Anderson is a triple-double threat every time out and averaged 14.9 points, 6.6 dimes and 8.8 boards. Anderson led the conference in double-doubles with 16. He’s not just some 6-foot-9 cat that can play ball. Anderson is a special talent and an efficient leader. Think Jalen Rose and Michael Carter-Williams recently, and of course Magic Johnson and Steve Smith in the past. It’s difficult for teams to matchup with tall guards and when baskets are needed, these players have the ability to shoot over the top or get to the cup whenever they want. Add a defensive advantage because of wingspan and now it’s difficult for the opposition on both ends of the court. Steve Alford has done well with his 8-man rotation this season. Jordan Adams is a scoring beast and on March 6th, passed the 1,000 point mark at the legendary university. His team leading 17.2 points and also his 5.3 boards are a perfect complement to Anderson because he’s consistent. Both players earned first –team All-Pac 12. Adams has scored in double figures in 28 of 33 games at UCLA. This is a team that puts up 81.8 points, so expect UCLA to go over the century mark in the early rounds. It also helps that Alford has a capable son to come off the bench and get buckets. Freshman Bryce Alford gives his Pop 8.8 points with range from his hometown of Albuquerque and 2.7 assists as well. He and Zach LaVine both made the Pac 12 All-Freshman team. This is a team that is coached well and disciplined enough to execute whatever Alford calls from the bench. Even in this bracket, UCLA because of how it gets up and down the floor is matchup hell waiting to burn up the scoreboard and scorch the egos of any team before them.

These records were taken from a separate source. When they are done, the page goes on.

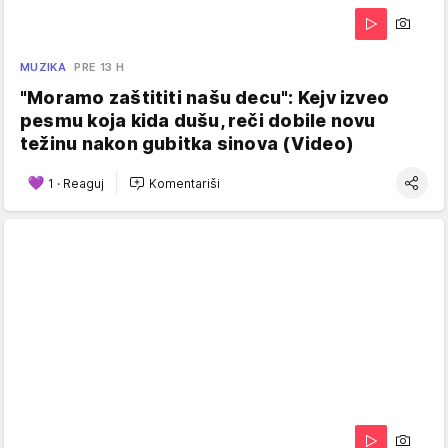
MUZIKA
PRE 13 H
"Moramo zaštititi našu decu": Kejv izveo
pesmu koja kida dušu, reči dobile novu
težinu nakon gubitka sinova (Video)
1
·
Reaguj
Komentariši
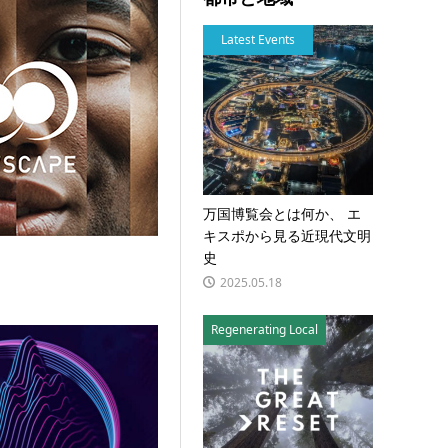
Latest Events
万国博覧会とは何か、 エ
キスポから見る近現代文明
史
2025.05.18
Regenerating Local
ンド・メイソンが挑む「聴こえるチョコレート」ー味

What are you gonna do Shaka? Is this the year Smart’s VCU team becomes a juggernaut or maintains its national perception of this era’s Cinderella? The 26-8 Rams face a touch opening matchup with a 31-2 Stephen F. Austin squad that couldn’t care less what the definition of a Cinderella is. The Lumberjacks have won 28 straight and haven’t lost since what, Thanksgiving? VCU’s Melvin Johnson is doubtful for the opener because of a sprained knee suffered vs. GW early in the A-10 tournament and the story isn’t told of his impact when referencing his 10.5 points off the bench. He’s hit 39.5 percent of his three attempts and that’s a big loss for a team not knowing how long he’ll be out. The Atlantic 10 tourney runner-up is the team many say will lose in the always dramatic 5 vs. 12 pairing. Treveon Graham is their top player and the Rams get balanced scoring from every position. This is a defensive unit pressuring the ball at every instant, so what matters most is if the Rams can score the rock off opportunities their “Havoc” defense presents. I’m not as down on VCU as many seem to be, but the entertaining South is a bracket that might lead to their March Madness demise a little too prematurely.
Ohio State and New Mexico are dangerous teams with the Lobos being more dangerous with the monstrous Cameron Bairstow down low. Kendall Williams is also slept on talent for NM, so make sure you check out his game.
Florida, UCLA, Syracuse and Kansas get to the Sweet 16. Kansas will be tested by Bairstow if Embiid can go or not.
UCLA upsets Florida and Kansas outguns Syracuse to get into the Elite 8.
Kansas beats UCLA in the regional final in Memphis and becomes the South representative in the Final Four in Arlington, Texas.